I'm hearing from our clients that things are really tightening up. Hiring freezes, ticket sales declinging, endowments plummeting in value (we service a lot of big name Chicago not-for-profits). On the other hand, we're trying to land a huge project with a government client, if we get it we'll ride this out no problem.

Other than that, I feel fairly isolated from this crisis. I don't have any money in the markets. I don't have any kind of mortgage let alone a risky one, and I wasn't planning on buying a home in the next couple years anyway. I don't have any credit cards and I've been steadily paying down my variable rate student loan (might make the last payment this month - excited). That leaves one larger loan with like a 1.75% rate which I'd rather not have but is manageable.

I live in a city where I don't need a car to get around, and had some thoughts about buying one (for work) but it isn't absolutely necessary so I'm gonna keep putting it off until it becomes necessary.

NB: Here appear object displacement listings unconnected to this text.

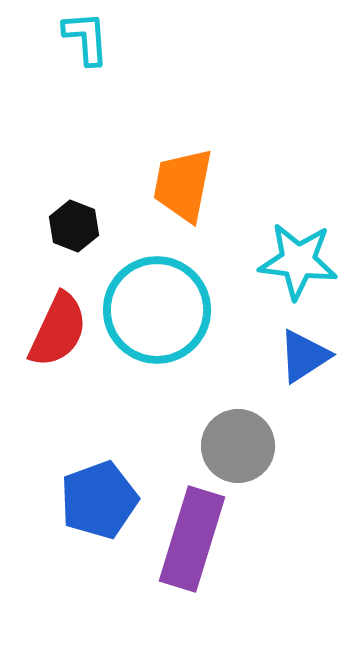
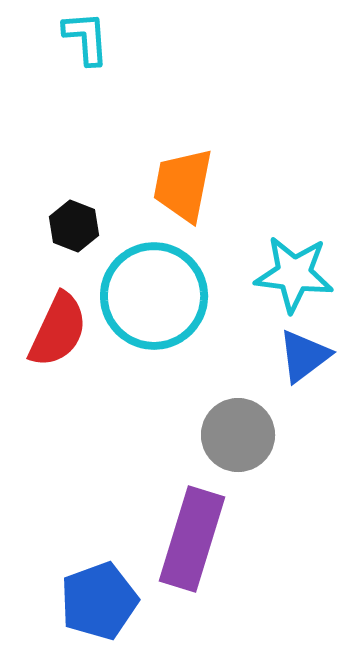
cyan star: moved 4 px left, 13 px down
cyan circle: moved 3 px left, 14 px up
blue triangle: rotated 4 degrees counterclockwise
gray circle: moved 11 px up
blue pentagon: moved 101 px down
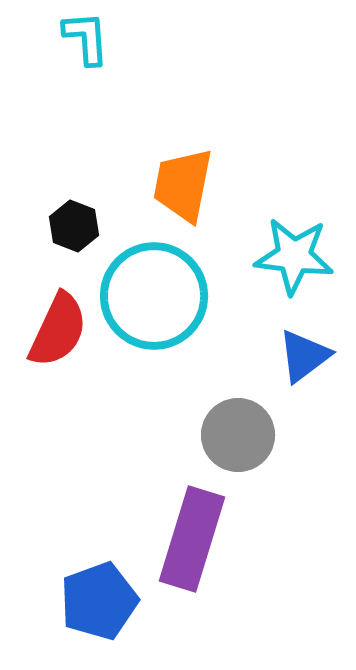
cyan star: moved 18 px up
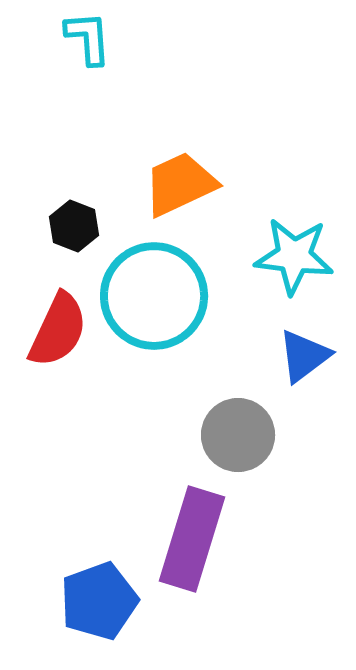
cyan L-shape: moved 2 px right
orange trapezoid: moved 3 px left, 1 px up; rotated 54 degrees clockwise
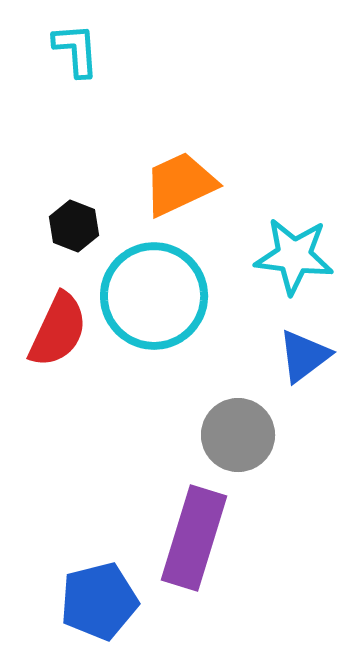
cyan L-shape: moved 12 px left, 12 px down
purple rectangle: moved 2 px right, 1 px up
blue pentagon: rotated 6 degrees clockwise
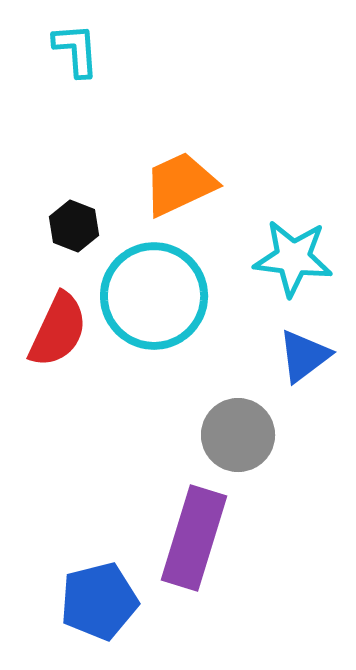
cyan star: moved 1 px left, 2 px down
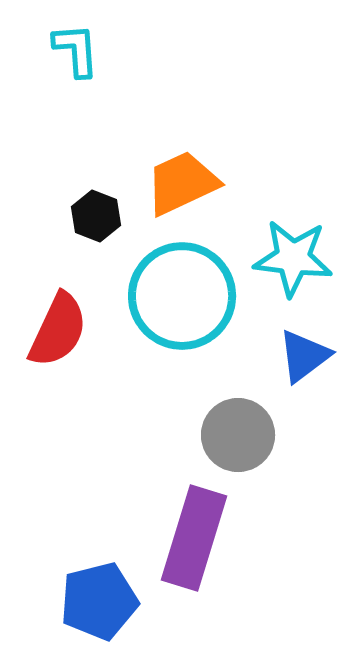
orange trapezoid: moved 2 px right, 1 px up
black hexagon: moved 22 px right, 10 px up
cyan circle: moved 28 px right
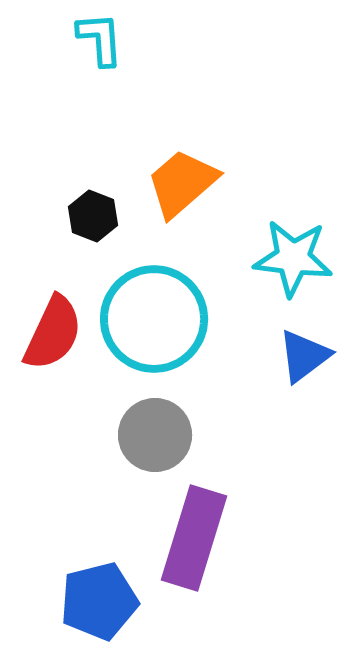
cyan L-shape: moved 24 px right, 11 px up
orange trapezoid: rotated 16 degrees counterclockwise
black hexagon: moved 3 px left
cyan circle: moved 28 px left, 23 px down
red semicircle: moved 5 px left, 3 px down
gray circle: moved 83 px left
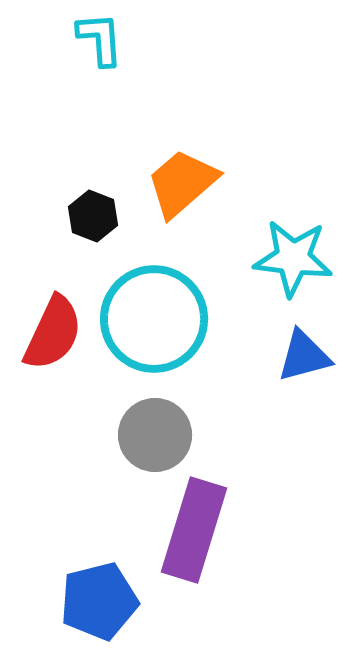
blue triangle: rotated 22 degrees clockwise
purple rectangle: moved 8 px up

I might be taking some classes next year but I'll be paying out of pocket w/assistance from employer (or just going to the City Colleges of Chicago & paying entirely out of pocket) so I'm not worried about financing on that front.

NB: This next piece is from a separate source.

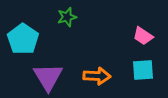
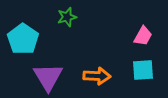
pink trapezoid: rotated 95 degrees counterclockwise
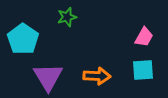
pink trapezoid: moved 1 px right, 1 px down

I don't spend a ton of money on myself - the one area I could cut back would be packing lunches instead of going out to eat. I did just buy an iPhone but that's really the one exception to a pretty frugal way of life. Ok, ok, I could buy fewer hookers.

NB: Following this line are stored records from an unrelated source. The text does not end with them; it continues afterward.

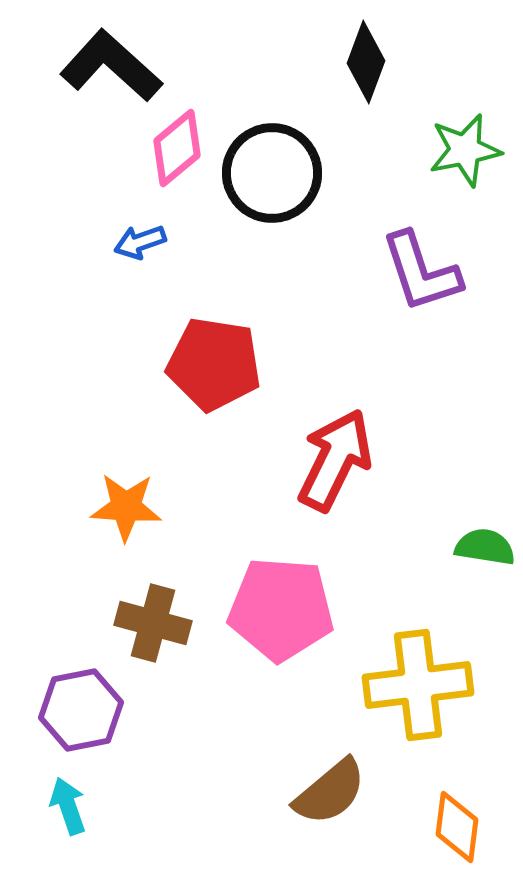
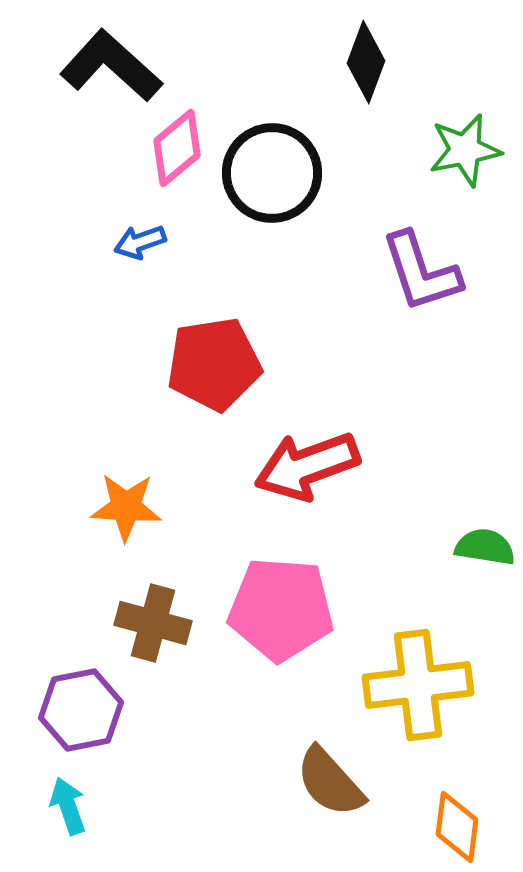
red pentagon: rotated 18 degrees counterclockwise
red arrow: moved 28 px left, 6 px down; rotated 136 degrees counterclockwise
brown semicircle: moved 10 px up; rotated 88 degrees clockwise
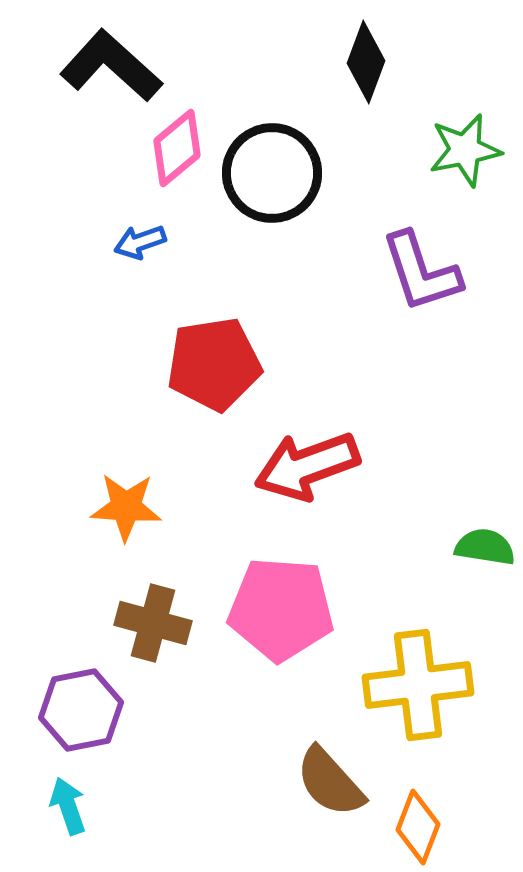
orange diamond: moved 39 px left; rotated 14 degrees clockwise
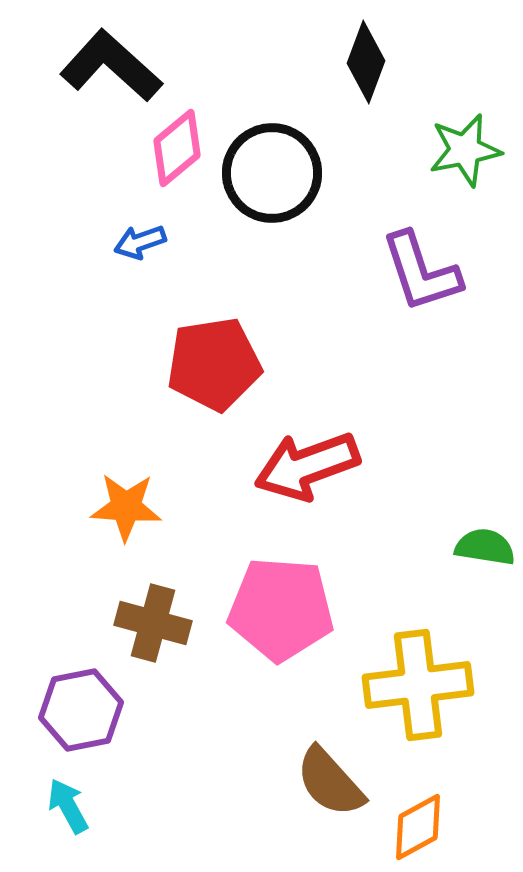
cyan arrow: rotated 10 degrees counterclockwise
orange diamond: rotated 40 degrees clockwise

If anything, I'm positioned pretty well assuming we keep getting work. My 401(k) enrollment is in January, so I'll be buying in at fire sale prices. Housing prices will most likely continue to fall, though I expect some effort to stabilize them with the next administration. Either way, if I do buy, I'll be buying pretty cheap, assuming financing is available. I'd really need to start saving for a down payment though if I want this to happen, but I haven't made up my mind yet anyway.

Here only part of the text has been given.